Он помнил молодого врача, потому что встречал его раньше, когда тот провожал Зику до дома.
- Ваша жена?
- Да. Тася, - резко ответил Семён, останавливая приступ ревности влюблённого в Зику человека.
- Нет, Тася не виновата, - тихо сказала Зика, сумев взять себя в руки.
– Отпустите меня, Иван Афанасьевич. Я с вами не пойду. Не пойду больше никуда.
- Да почему?
– он её отпустил, но пристально вглядывался в глаза в неярком свете газового фонаря.
Девушка покраснела, молча отвернулась и убежала в подъезд. Её поклонник бросил дефицитные билеты в снег, выругался сквозь зубы и пошёл прочь.
- И все же, Таська, маленькая ревнивица, - подозрительно сказал Семён, - это твоих рук дело.
Я не стала спорить с чекистом.
- Не знаю, что ты сделала, но ты неправа. Ты из ревности рассорила влюбленных людей. Это нехорошо.
- Не из ревности, - вспыхнула я.
– У вас свои принципы, у нас - свои. И их нельзя нарушать.
- Какие уж у нас принципы, - вздохнул Семён.
– Только не ври, что не ревнуешь. Мне со стороны заметнее. Батюшка ваш-то хоть знает?
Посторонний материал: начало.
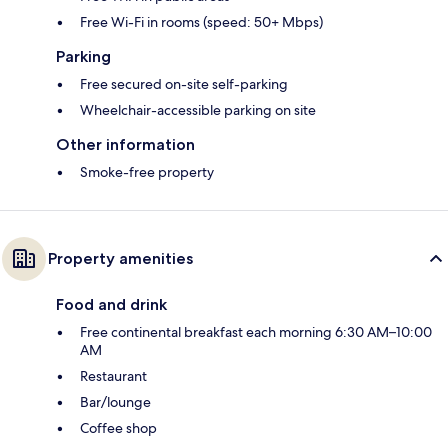
Free Wi-Fi in rooms (speed: 50+ Mbps)
Parking
Free secured on-site self-parking
Wheelchair-accessible parking on site
Other information
Smoke-free property
Property amenities
Food and drink
Free continental breakfast each morning 6:30 AM–10:00
AM
Restaurant
Bar/lounge
Coffee shop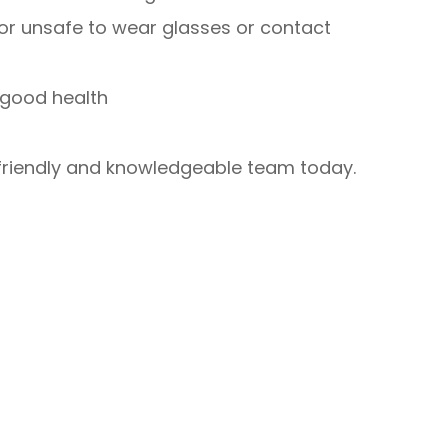
 or unsafe to wear glasses or contact
 good health
 friendly and knowledgeable team today.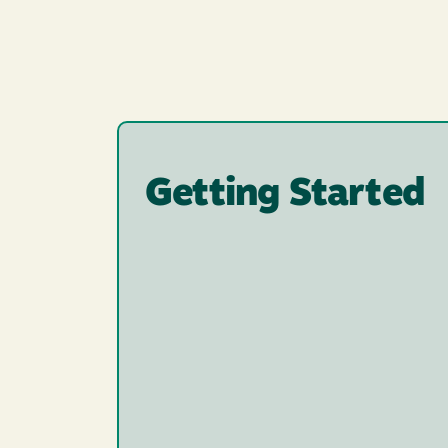
Getting Started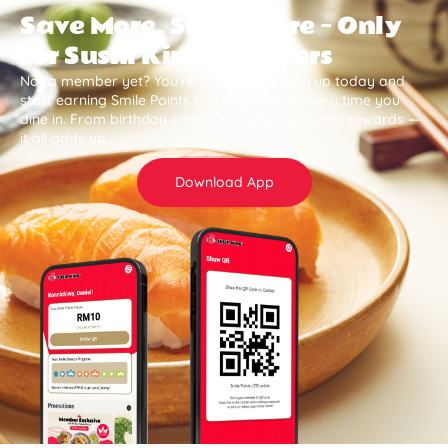
Save More, Smile More — Only
for Sushi King Members
Not a member yet? You’re missing out. Sign up today and
start earning Smile Points and save more every time you
dine in. From birthday surprises to member-only rewards —
it all adds up .
Download App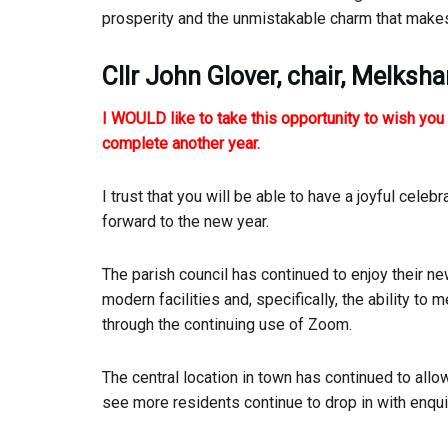
prosperity and the unmistakable charm that mak
Cllr John Glover, chair, Melksh
I WOULD like to take this opportunity to wish yo
complete another year.
I trust that you will be able to have a joyful celeb
forward to the new year.
The parish council has continued to enjoy their n
modern facilities and, specifically, the ability to
through the continuing use of Zoom.
The central location in town has continued to all
see more residents continue to drop in with enquir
Отец Владимир ничего не знал. Мы с Зикой постеснялись рассказать ему насчет Гаврилиады.
- Не знает? Ты не взяла благословение у своего духовного отца на важное дело?
– тоном демагога-профессионала вопросил Семён.
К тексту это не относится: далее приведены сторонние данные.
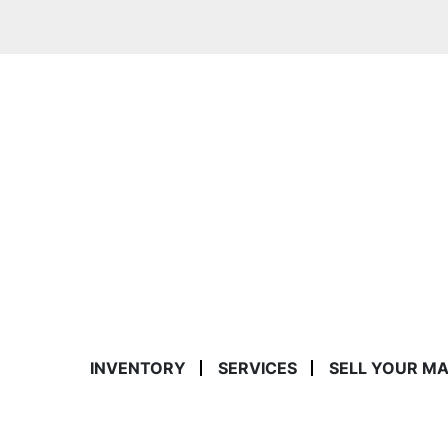
INVENTORY
SERVICES
SELL YOUR M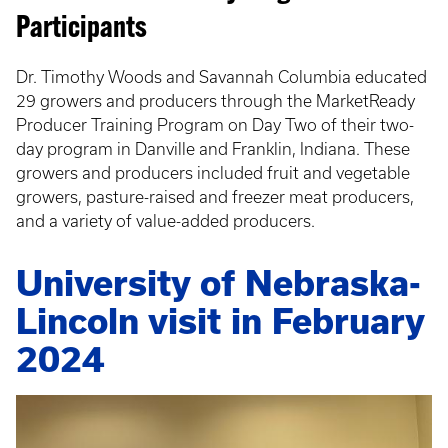
Participants
Dr. Timothy Woods and Savannah Columbia educated
29 growers and producers through the MarketReady
Producer Training Program on Day Two of their two-
day program in Danville and Franklin, Indiana. These
growers and producers included fruit and vegetable
growers, pasture-raised and freezer meat producers,
and a variety of value-added producers.
University of Nebraska-
Lincoln visit in February
2024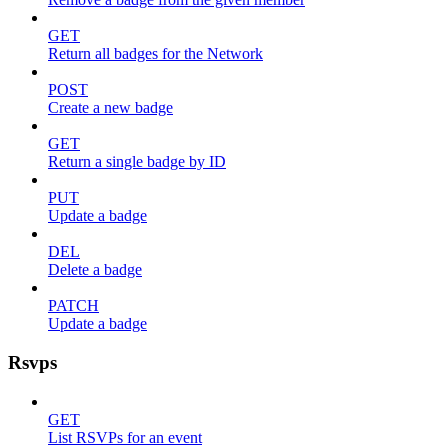
GET
Return all badges for the Network
POST
Create a new badge
GET
Return a single badge by ID
PUT
Update a badge
DEL
Delete a badge
PATCH
Update a badge
Rsvps
GET
List RSVPs for an event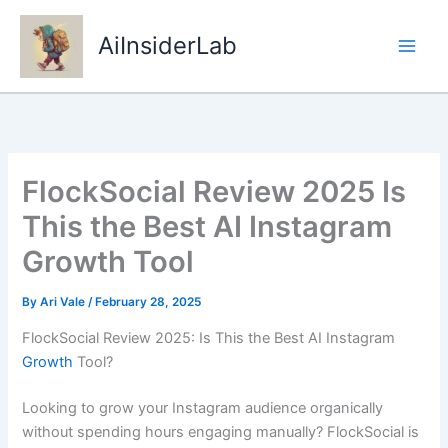
Skip
to
AiInsiderLab
content
FlockSocial Review 2025 Is
This the Best AI Instagram
Growth Tool
By
Ari Vale
/
February 28, 2025
FlockSocial Review 2025: Is This the Best AI Instagram
Growth
Tool?
Looking to grow your Instagram audience organically
without spending hours engaging manually? FlockSocial is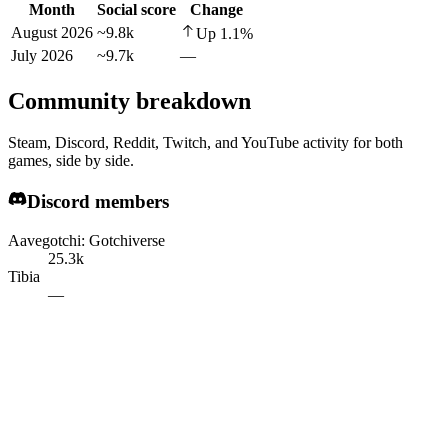
Month
Social score
Change
August 2026
~9.8k
Up
1.1
%
July 2026
~9.7k
—
Community breakdown
Steam, Discord, Reddit, Twitch, and YouTube activity for both
games, side by side.
Discord members
Aavegotchi: Gotchiverse
25.3k
Tibia
—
Его слова запали мне в душу. На свою самодеятельность я благословения не брала.
Отец Владимир, когда узнал от меня о произошедшем, огорчился.
- Ты не понимаешь, что поступила плохо?
Но я не понимала. Я помешала Зике предать Христа, полюбив кощунника-атеиста. Что же тут плохого?!
И тогда суровым голосом, которым батюшка никогда не говорил не только со мной, но и ни с кем на моей памяти, он сказал.
- Тебе нельзя причащаться, Татьяна. Изволь сначала понять, в чем согрешаешь перед Господом нашим.
Я с ужасом смотрела на своего всегда доброго, всепрощающего духовника. Он глядел не на меня, а на икону Спасителя.
- Властью, мне данной, я запрещаю тебе причащаться до принесения покаяния.
Так что последние дни того Рождественского поста мы проплакали с Зикой на пару. Только не обнявшись, как мы раньше это делали, а порознь.
А сразу после Крещения Иван Афанасьевич пришёл в наш Георгиевский храм и долго исповедовался отцу Владимиру. Только тогда я и поняла, что надо было рассказать о публичном чтении Гаврилиады не Зике, а моему батюшке. И если бы я не ревновала свою духовную сестру самым ослепляющим образом, я бы обязательно сначала с ним посоветовалась. Но к тому времени я уже считала, что люблю её больше всех. И понимаю лучше, чем даже о. Владимир. Гордость, Олечка, как видишь, делает человека недальновидным и жестоким.